LOIS_layLa foschia bianca che ogni sera calava sulle finestre in strane forme, tutte simili a fantasmi, il cadere distante di alberi secolari nella foresta misteriosa che cingeva la città, gli indistinti lamenti e grida di qualche indiano, gli ululati e i versi di belve selvagge affamate: queste erano le cose che rendevano l’inverno a Salem bizzarro e orribile agli occhi della ragazza inglese.

Un libro sul male e sulla gestione dello stesso, quando è condizionata da mentalità atavica e pregiudizi.
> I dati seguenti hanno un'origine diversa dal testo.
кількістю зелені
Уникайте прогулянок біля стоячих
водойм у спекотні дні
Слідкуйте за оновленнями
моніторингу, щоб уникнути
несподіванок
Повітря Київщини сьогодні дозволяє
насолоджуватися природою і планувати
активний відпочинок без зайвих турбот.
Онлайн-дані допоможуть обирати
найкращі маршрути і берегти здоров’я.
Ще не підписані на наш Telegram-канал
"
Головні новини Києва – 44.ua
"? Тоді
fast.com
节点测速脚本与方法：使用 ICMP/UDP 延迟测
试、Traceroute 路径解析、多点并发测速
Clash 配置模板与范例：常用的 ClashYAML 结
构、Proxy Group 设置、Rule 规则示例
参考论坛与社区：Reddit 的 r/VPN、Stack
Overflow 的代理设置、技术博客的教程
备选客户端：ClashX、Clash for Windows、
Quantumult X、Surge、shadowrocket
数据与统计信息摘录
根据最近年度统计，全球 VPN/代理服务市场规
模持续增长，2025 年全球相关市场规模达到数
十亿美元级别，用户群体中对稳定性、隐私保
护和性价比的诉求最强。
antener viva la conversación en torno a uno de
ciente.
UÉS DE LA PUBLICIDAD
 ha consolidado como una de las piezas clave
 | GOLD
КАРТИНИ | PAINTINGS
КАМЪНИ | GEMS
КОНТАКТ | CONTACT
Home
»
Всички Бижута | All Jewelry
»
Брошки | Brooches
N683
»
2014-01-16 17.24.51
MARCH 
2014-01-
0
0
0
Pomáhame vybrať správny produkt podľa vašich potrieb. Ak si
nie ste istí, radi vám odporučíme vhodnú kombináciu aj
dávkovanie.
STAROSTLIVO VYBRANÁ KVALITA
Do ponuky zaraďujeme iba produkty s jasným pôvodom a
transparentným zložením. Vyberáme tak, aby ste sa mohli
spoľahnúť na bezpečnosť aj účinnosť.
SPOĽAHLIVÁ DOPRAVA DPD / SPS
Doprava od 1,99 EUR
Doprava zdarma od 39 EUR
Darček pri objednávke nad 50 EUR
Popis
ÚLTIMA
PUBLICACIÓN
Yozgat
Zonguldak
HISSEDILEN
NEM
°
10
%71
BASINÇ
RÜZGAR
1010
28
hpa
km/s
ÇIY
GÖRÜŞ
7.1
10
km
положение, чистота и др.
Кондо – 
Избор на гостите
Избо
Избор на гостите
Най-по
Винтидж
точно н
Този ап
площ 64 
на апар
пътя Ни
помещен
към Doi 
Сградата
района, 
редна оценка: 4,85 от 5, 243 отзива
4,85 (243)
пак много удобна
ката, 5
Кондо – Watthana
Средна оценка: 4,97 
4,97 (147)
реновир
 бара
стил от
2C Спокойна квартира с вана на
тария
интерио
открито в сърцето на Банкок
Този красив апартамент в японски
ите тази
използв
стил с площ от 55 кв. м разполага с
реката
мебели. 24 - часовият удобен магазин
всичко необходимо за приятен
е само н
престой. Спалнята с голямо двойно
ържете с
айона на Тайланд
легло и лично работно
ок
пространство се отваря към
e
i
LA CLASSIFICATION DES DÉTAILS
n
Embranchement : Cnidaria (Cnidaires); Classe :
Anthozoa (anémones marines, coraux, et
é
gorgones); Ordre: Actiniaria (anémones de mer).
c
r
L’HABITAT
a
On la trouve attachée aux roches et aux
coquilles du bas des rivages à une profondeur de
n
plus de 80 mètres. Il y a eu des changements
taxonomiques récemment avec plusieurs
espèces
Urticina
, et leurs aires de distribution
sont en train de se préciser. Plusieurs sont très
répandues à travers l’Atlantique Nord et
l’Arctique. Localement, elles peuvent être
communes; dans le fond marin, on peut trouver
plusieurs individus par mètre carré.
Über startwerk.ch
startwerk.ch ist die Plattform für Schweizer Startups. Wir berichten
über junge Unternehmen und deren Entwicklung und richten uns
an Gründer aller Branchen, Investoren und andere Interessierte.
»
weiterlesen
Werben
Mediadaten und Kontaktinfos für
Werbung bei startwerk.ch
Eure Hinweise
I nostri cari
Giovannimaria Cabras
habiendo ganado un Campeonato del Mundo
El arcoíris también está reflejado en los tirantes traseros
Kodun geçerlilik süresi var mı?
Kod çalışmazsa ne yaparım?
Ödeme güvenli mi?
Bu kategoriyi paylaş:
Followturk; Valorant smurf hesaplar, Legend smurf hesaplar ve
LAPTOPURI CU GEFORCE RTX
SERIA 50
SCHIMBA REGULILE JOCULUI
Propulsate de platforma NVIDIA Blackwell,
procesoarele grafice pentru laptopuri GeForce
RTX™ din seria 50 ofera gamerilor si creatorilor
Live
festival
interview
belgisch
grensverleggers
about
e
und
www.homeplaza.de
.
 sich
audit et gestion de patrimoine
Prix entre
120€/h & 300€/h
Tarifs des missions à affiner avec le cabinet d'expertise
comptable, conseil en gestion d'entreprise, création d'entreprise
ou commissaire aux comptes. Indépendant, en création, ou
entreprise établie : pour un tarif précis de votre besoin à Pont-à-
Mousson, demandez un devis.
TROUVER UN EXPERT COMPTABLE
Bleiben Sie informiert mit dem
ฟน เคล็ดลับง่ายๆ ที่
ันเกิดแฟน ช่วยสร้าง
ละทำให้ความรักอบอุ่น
Siamo alla fine del Seicento, ma potremmo ritrovare alcuni meccanismi ripetuti anche ai giorni nostri, seppur travestiti. Lois, la protagonista, dopo aver perso i genitori, è costretta a sbarcare a Salem dall’Inghilterra, nella chiusa comunità in cui vivono gli zii mai visti prima. Zii che non la accolgono proprio a braccia aperte. In un contesto che si colora di tinte cupe e che si adatta benissimo alle atmosfere superstiziose portate avanti dagli abitanti, la fanciulla dovrà fare i conti con molte delle persone che la circondano, in un crescendo suggestivo e gotico, dove guida spirituale è la Bibbia, i racconti perpetrati a voce sussurrano di luoghi infestati e antiche tentazioni, mentre la natura si dispiega quasi maligna.  

Man mano che la narrazione prosegue e il lettore sta accanto a Lois, prova rabbia, solidarietà e ammirazione per l’energia e la risolutezza che dimostra di ogni prova, anche ingiusta, chiamata a superare.

Una storia sincera ed emblematica di un’America puritana spesso, nel cinema, stravolta da alterazioni forzate. Ecco: qui il clima di caccia alle streghe è ricostruito con precisione, insieme alla finzione tributata al romanzo.

Elizabeth Gaskell, scrittrice britannica ottocentesca, amica di Charlotte Brontë, pubblicò diversi romanzi e racconti (di particolare successo godettero le sue storie gotiche).